• Problem details: Would you output all the lines below precisely as they stand, leaving each picture out?

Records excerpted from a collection
= Beginning of Section =

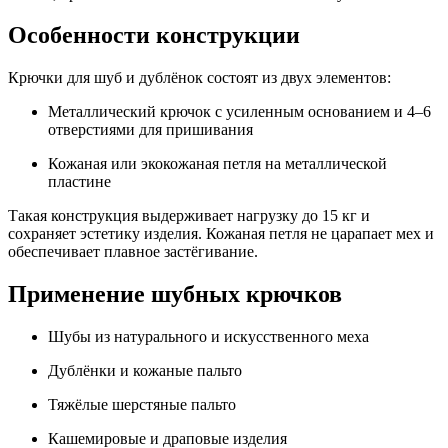
Особенности конструкции
Крючки для шуб и дублёнок состоят из двух элементов:
Металлический крючок с усиленным основанием и 4–6
отверстиями для пришивания
Кожаная или экокожаная петля на металлической
пластине
Такая конструкция выдерживает нагрузку до 15 кг и
сохраняет эстетику изделия. Кожаная петля не царапает мех и
обеспечивает плавное застёгивание.
Применение шубных крючков
Шубы из натурального и искусственного меха
Дублёнки и кожаные пальто
Тяжёлые шерстяные пальто
Кашемировые и драповые изделия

= End of Section =

• Answer space:
Особенности конструкции
Крючки для шуб и дублёнок состоят из двух элементов:
Металлический крючок с усиленным основанием и 4–6
отверстиями для пришивания
Кожаная или экокожаная петля на металлической
пластине
Такая конструкция выдерживает нагрузку до 15 кг и
сохраняет эстетику изделия. Кожаная петля не царапает мех и
обеспечивает плавное застёгивание.
Применение шубных крючков
Шубы из натурального и искусственного меха
Дублёнки и кожаные пальто
Тяжёлые шерстяные пальто
Кашемировые и драповые изделия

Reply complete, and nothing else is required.